玉木雄一郎衆院議員は17日、衆院TPP特別委員会で質疑に立ち、TPP発効にあたって、主に食の安全への懸念について質問した。

 玉木議員は、前日の新潟県知事選の結果が出たことについて、TPPの議論の情報が十分出てきていないことへの不安感が選挙結果に影響を与えたと思うと述べ、そのことについて安倍総理に受け止めを聞いた。これに対して安倍総理は、「今、選挙分析を行う立場ではないが、敗れたことは真摯(しんし)に受け止めなければいけない。新たな県政が生まれたので、新潟県に協力しなければいけない」と述べ、TPP審議による影響については言及を避けた。

 続けて、玉木議員は通常国会時のTPP特別委での審議のおさらいとして、当時の西川公也TPP特別委員長が出す予定だった著作の原稿について触れた。西川前委員長の本の出版にあたって、農水省と内閣官房の職員がゲラのチェックに関わっていたのではないかと通常国会時に森山裕前農水大臣に質疑したところ「確認できなかった」という答弁をしたことについて、玉木議員は改めて、「確認できなかったというのはそのような職員がいなかったということか」と山本有二農水大臣に答弁を求めた。山本農水大臣は、「一般論として国会議員から資料要求や事実関係の確認があれば守秘義務の範囲で対応している。ゲラをチェックした担当は確認できていない」と答弁をした。

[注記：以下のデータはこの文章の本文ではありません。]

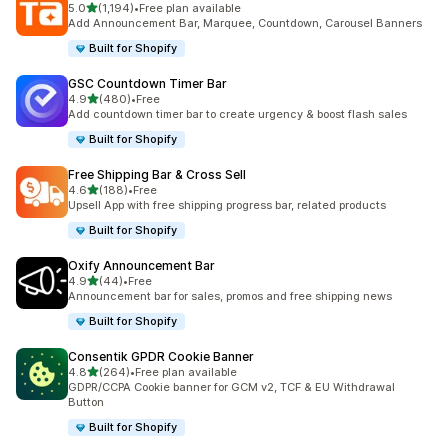
5つ星中
5.0
(1,194)
•
Free plan available
合計レビュー数：1194件
Add Announcement Bar, Marquee, Countdown, Carousel Banners
Built for Shopify
GSC Countdown Timer Bar
5つ星中
4.9
(480)
•
Free
合計レビュー数：480件
Add countdown timer bar to create urgency & boost flash sales
Built for Shopify
Free Shipping Bar & Cross Sell
5つ星中
4.6
(188)
•
Free
合計レビュー数：188件
Upsell App with free shipping progress bar, related products
Built for Shopify
Oxify Announcement Bar
5つ星中
4.9
(44)
•
Free
合計レビュー数：44件
Announcement bar for sales, promos and free shipping news
Built for Shopify
Consentik GPDR Cookie Banner
5つ星中
4.8
(264)
•
Free plan available
合計レビュー数：264件
GDPR/CCPA Cookie banner for GCM v2, TCF & EU Withdrawal
Button
Built for Shopify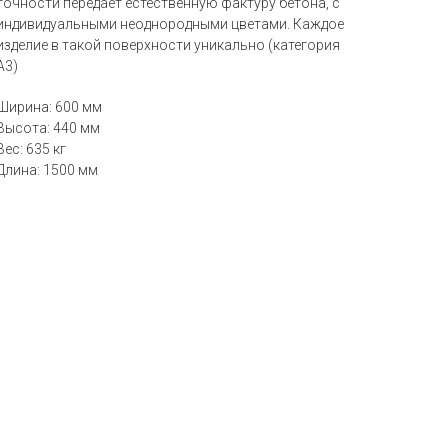
точности передает естественную фактуру бетона, с
индивидуальными неоднородными цветами. Каждое
изделие в такой поверхности уникально (категория
A3)
Ширина: 600 мм
Высота: 440 мм
Вес: 635 кг
Длина: 1500 мм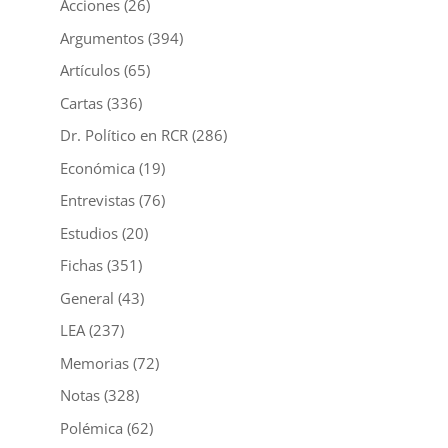
Acciones
(26)
Argumentos
(394)
Artículos
(65)
Cartas
(336)
Dr. Político en RCR
(286)
Económica
(19)
Entrevistas
(76)
Estudios
(20)
Fichas
(351)
General
(43)
LEA
(237)
Memorias
(72)
Notas
(328)
Polémica
(62)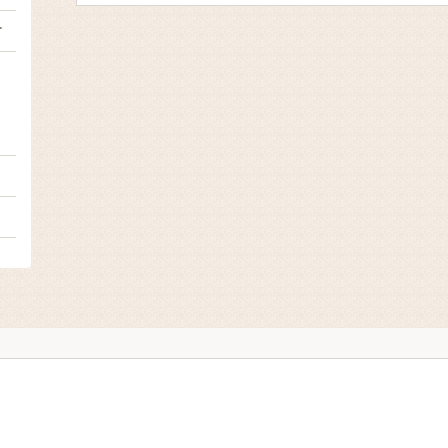
け
ｇ
２
１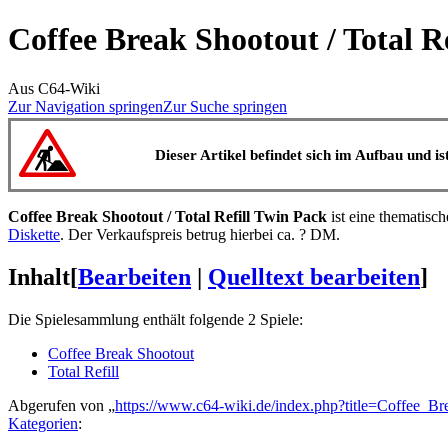
Coffee Break Shootout / Total R
Aus C64-Wiki
Zur Navigation springen
Zur Suche springen
Dieser Artikel befindet sich im Aufbau und is
Coffee Break Shootout / Total Refill Twin Pack
ist eine thematisc
Diskette
. Der Verkaufspreis betrug hierbei ca. ? DM.
Inhalt
[
Bearbeiten
|
Quelltext bearbeiten
]
Die Spielesammlung enthält folgende 2 Spiele:
Coffee Break Shootout
Total Refill
Abgerufen von „
https://www.c64-wiki.de/index.php?title=Coffee_
Kategorien
: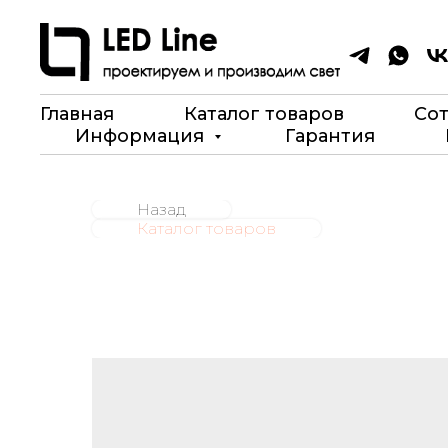
Главная
Каталог товаров
Со
Информация
Гарантия
Назад
Каталог товаров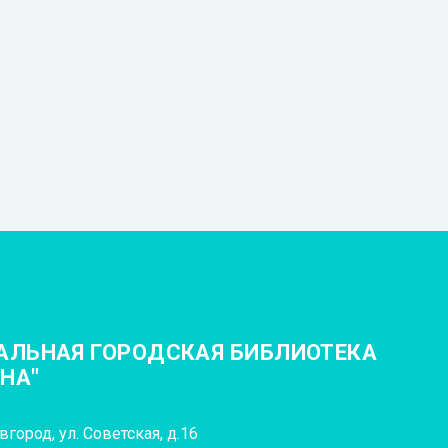
АЛЬНАЯ ГОРОДСКАЯ БИБЛИОТЕКА
ИНА"
город, ул. Советская, д.16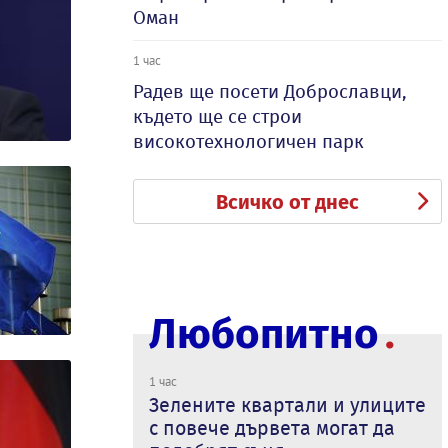
Оман
1 час
Радев ще посети Доброславци,
където ще се строи
високотехнологичен парк
Всичко от днес
Любопитно
1 час
Зелените квартали и улиците
с повече дървета могат да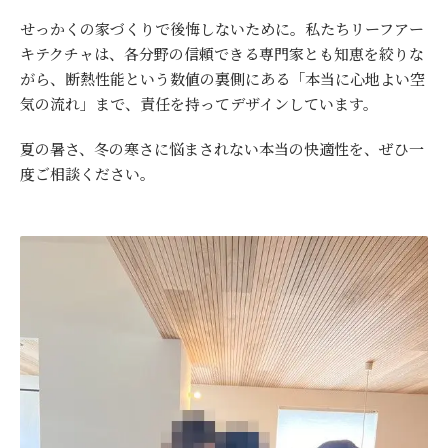
せっかくの家づくりで後悔しないために。私たちリーフアー
キテクチャは、各分野の信頼できる専門家とも知恵を絞りな
がら、断熱性能という数値の裏側にある「本当に心地よい空
気の流れ」まで、責任を持ってデザインしています。
夏の暑さ、冬の寒さに悩まされない本当の快適性を、ぜひ一
度ご相談ください。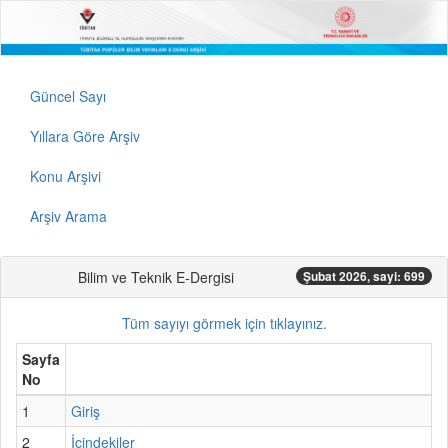
Güncel Sayı
Yıllara Göre Arşiv
Konu Arşivi
Arşiv Arama
Bilim ve Teknik E-Dergisi
Şubat 2026, sayi: 699
Tüm sayıyı görmek için tıklayınız.
Sayfa
No
1
Giriş
2
İçindekiler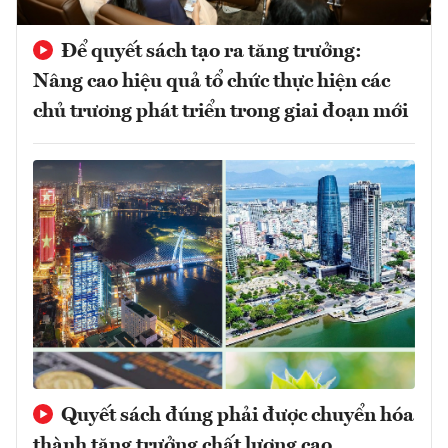
Để quyết sách tạo ra tăng trưởng:
Nâng cao hiệu quả tổ chức thực hiện các
chủ trương phát triển trong giai đoạn mới
Quyết sách đúng phải được chuyển hóa
thành tăng trưởng chất lượng cao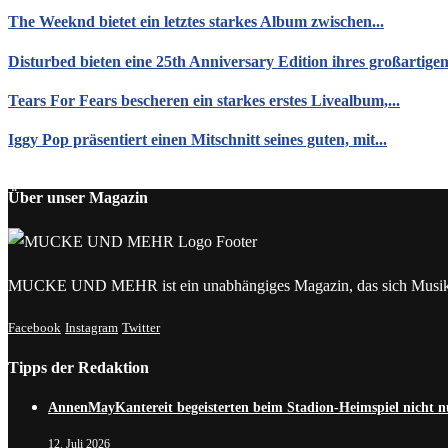
The Weeknd bietet ein letztes starkes Album zwischen...
Disturbed bieten eine 25th Anniversary Edition ihres großartigen.
Tears For Fears bescheren ein starkes erstes Livealbum,...
Iggy Pop präsentiert einen Mitschnitt seines guten, mit...
Über unser Magazin
MUCKE UND MEHR ist ein unabhängiges Magazin, das sich Musik, 
Facebook
Instagram
Twitter
Tipps der Redaktion
AnnenMayKantereit begeisterten beim Stadion-Heimspiel nicht n
12. Juli 2026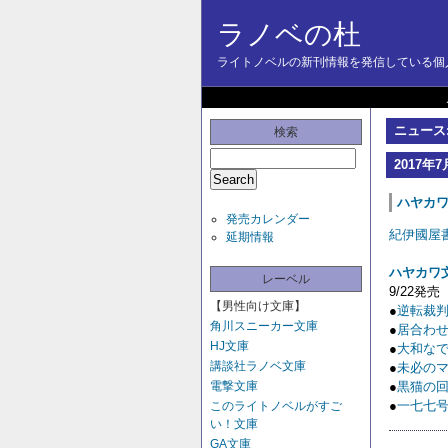
ラノベの杜
ライトノベルの新刊情報を発信している個人
ニュース:
検索
2017年7
ハヤカワ文
発売カレンダー
紀伊國屋
延期情報
ハヤカワ文
レーベル
9/22発売
【男性向け文庫】
●
逆転裁
角川スニーカー文庫
●
居合わせ
HJ文庫
●
大和な
講談社ラノベ文庫
●
未必の
電撃文庫
●
黒猫の
●
一七七
このライトノベルがすご
い！文庫
GA文庫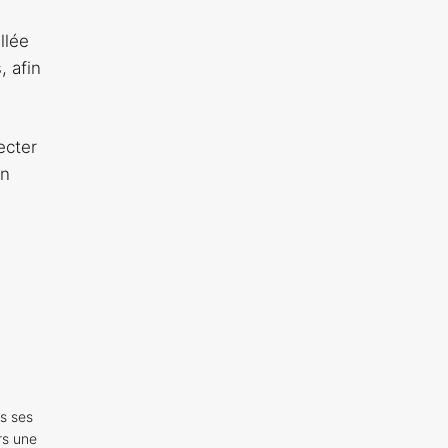
llée
, afin
ecter
on
s ses
rs une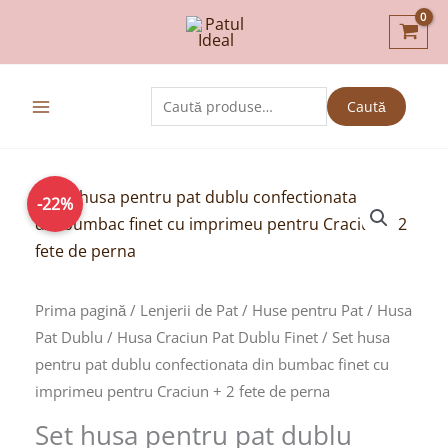
Skip
to
content
Caută
Caută
după:
Prețul
Prețul
-22%
inițial
curent
a
este:
fost:
69,00lei.
89,00lei.
Prima pagină
/
Lenjerii de Pat
/
Huse pentru Pat
/
Husa
Pat Dublu
/
Husa Craciun Pat Dublu Finet
/ Set husa
pentru pat dublu confectionata din bumbac finet cu
imprimeu pentru Craciun + 2 fete de perna
Set husa pentru pat dublu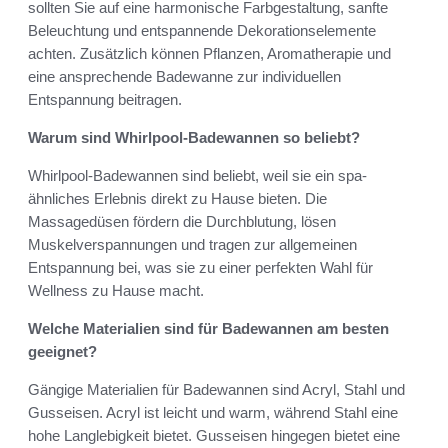
sollten Sie auf eine harmonische Farbgestaltung, sanfte
Beleuchtung und entspannende Dekorationselemente
achten. Zusätzlich können Pflanzen, Aromatherapie und
eine ansprechende Badewanne zur individuellen
Entspannung beitragen.
Warum sind Whirlpool-Badewannen so beliebt?
Whirlpool-Badewannen sind beliebt, weil sie ein spa-
ähnliches Erlebnis direkt zu Hause bieten. Die
Massagedüsen fördern die Durchblutung, lösen
Muskelverspannungen und tragen zur allgemeinen
Entspannung bei, was sie zu einer perfekten Wahl für
Wellness zu Hause macht.
Welche Materialien sind für Badewannen am besten
geeignet?
Gängige Materialien für Badewannen sind Acryl, Stahl und
Gusseisen. Acryl ist leicht und warm, während Stahl eine
hohe Langlebigkeit bietet. Gusseisen hingegen bietet eine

 その後、玉木議員は、TPP発効による食の安全への影響について、牛や豚の成長を早めるホルモン剤や薬品について触れた。図表のとおり、肥育ホルモン剤や、塩酸ラクトパミンというホルモン剤等の使用に関して、輸入用の牛や豚への各国の規制はEUや中国、ロシアでは禁止されており、アメリカ、カナダ、オーストラリアなどのTPP参加予定国は使用を認めている。日本は、国内産の牛や豚には使用を禁止しているが、輸入する牛や豚には使用を認めている。

図表

 このことについて、玉木議員は松本純消費者及び食品安全担当大臣に安全性を質疑した。松本大臣は「国際基準に照らして輸入するので大丈夫」と最初は答弁をした。しかし、質疑が進むにつれて、肥育ホルモン剤が健康に影響を与える基準の一つである酢酸メレンゲステロールという物質の残留基準値が国際基準よりも日本の方が高いという松本大臣の答弁を引き出した。玉木議員はこのような状況を懸念したうえで「これから新たに国民の健康を守ることを新設するという時に、TPPに加わることで日本独自では(食の安全のための)規制をすることができなくなることを懸念している」と危惧(きぐ)した。そして、オーストラリアなどのTPP参加国がこうした肥育ホルモン剤を使用した豚を日本に輸出できることについて玉木議員は、「(肥育ホルモン剤等を使用すると)豚1頭12キロも飼料を少なくできるからコストを下げられる。日本の畜産農家は一生懸命工夫をして安全な豚や牛を育てている。平等な競争環境のためにこういうことを認めるのは食の安全性を害すると同時に、日本の農業者にとって不平等な競争を強いることになる。しっかり安全を重視した規制を日本独自で行っていくことを強く求める」と述べ質疑を締めくくった。